Mark Zuckerberg, CEO of Meta, announced on November 1 that Meta AI has created a model that predicts protein folding 60 times faster than state-of-the-art models: ESM-2, which has 15 billion parameters. The company published it as well as “ESM (Evolutionary Scale Modeling) Metagenomic Atlas”, a database of 617 million metagenomic protein structures, while that of AlphaFold 2, developed by DeepMind, which also predicts the structure three-dimensional dimension of a protein from its amino acid sequence, has “only” 200 million.
Proteins are present in all living cells where they provide essential functions. The rods and cones in our eyes that detect light and allow us to see, the molecular sensors that underpin hearing and our sense of touch, the complex molecular machines that convert sunlight into chemical energy in plants , enzymes that break down plastic, antibodies that protect us against disease are examples of proteins.

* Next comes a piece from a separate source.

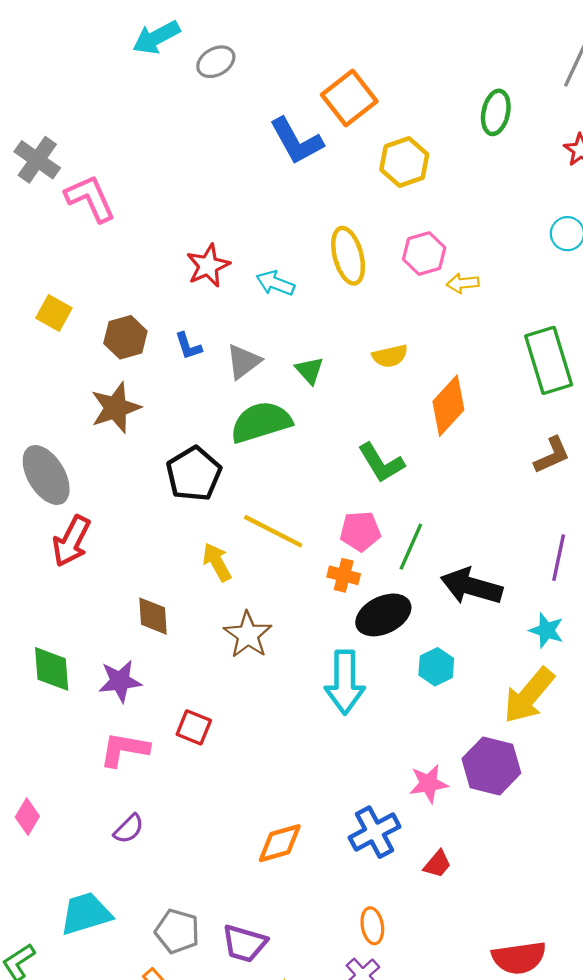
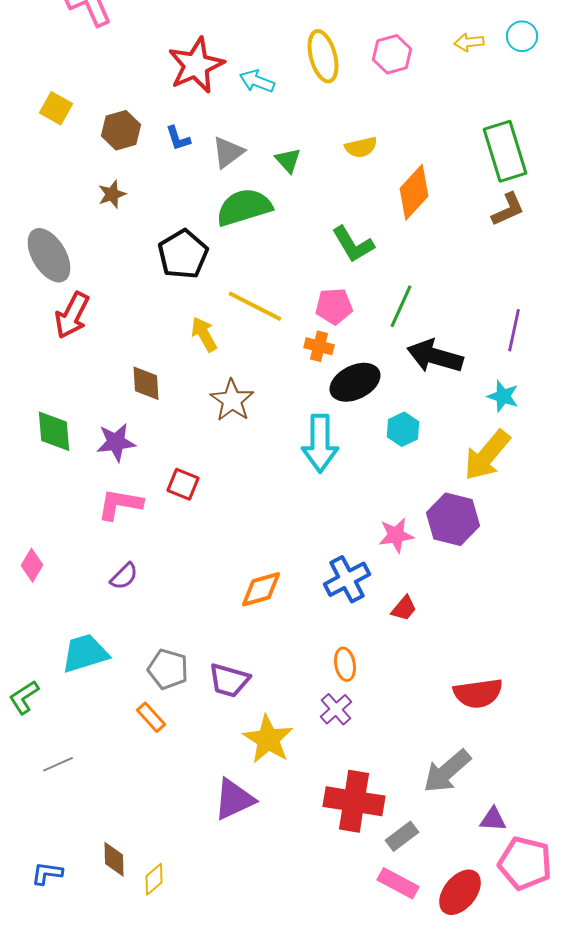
red star: (208, 266) -> (196, 65), size x1.4
yellow arrow: (463, 283) -> (469, 42), moved
brown star: (116, 408) -> (112, 194), size x0.6
brown L-shape: (552, 455) -> (508, 209), moved
green line: (411, 547) -> (401, 306), moved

The metagenomic proteins that are found in microbes including the soil, the air, the ocean floor and even inside our gut, far outnumber those that make up animal and plant life, but still little understood.
Metagenomics uses genetic sequencing to discover proteins in samples from these complex environments. She has highlighted the incredible breadth and diversity of these proteins, uncovering billions of novel protein sequences, cataloged in large databases compiled by public initiatives such as the NCBI, the European Institute of Bioinformatics and the Joint Genome Institute, integrating studies from a global community of researchers.
According to Meta, ESM Metagenomic Atlas, is the first to cover metagenomic proteins comprehensively and at scale. These structures provide an unprecedented view of the breadth and diversity of nature, and offer the potential for new scientific insights and to accelerate protein discovery for practical applications in fields such as medicine, green chemistry , environmental applications and renewable energies. »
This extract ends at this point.